2018-12-06T00:54:48.8610169Z
Reproducing the error
The error stems from a function in pandas/tests/frame/test_apply.py
@composite
def indices(draw, max_length=5):
date = draw(
dates(
min_value=Timestamp.min.ceil("D").to_pydatetime().date(),
max_value=Timestamp.max.floor("D").to_pydatetime().date(),
).map(Timestamp)
)
periods = draw(integers(0, max_length))
freq = draw(sampled_from(list("BDHTS")))
dr = date_range(date, periods=periods, freq=freq)

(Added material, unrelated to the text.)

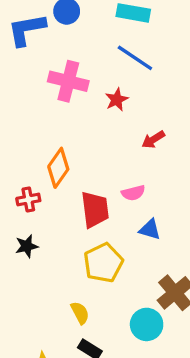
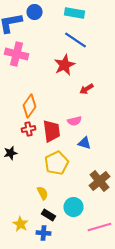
pink cross: (68, 81) -> (16, 54), moved
red star: (117, 100) -> (64, 65), size x1.5
red cross: (28, 200) -> (28, 129), moved
cyan circle: (147, 324) -> (74, 207), moved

return pd.DatetimeIndex(list(dr))
This function above is used by hypothesis. It causes a failure when calling date_range when date = Timestamp.max.floor("D").to_pydatetime().date()
and freq in {'B', 'D'}
For example:
>>> date = pd.Timestamp.max.floor("D").to_pydatetime().date() # datetime.date(2262, 4, 11)
>>> freq = 'B'
>>> pd.date_range(date, periods=1, freq=freq)
OverflowError: int too big to convert
>>> freq = 'D'
>>> pd.date_range(date, periods=1, freq=freq)
OutOfBoundsDatetime: Cannot generate range with start=9223286400000000000 and periods=1
You'll notice the error types are different for the two cases. Presumably the first example should have returned a OutOfBoundsDatetime also.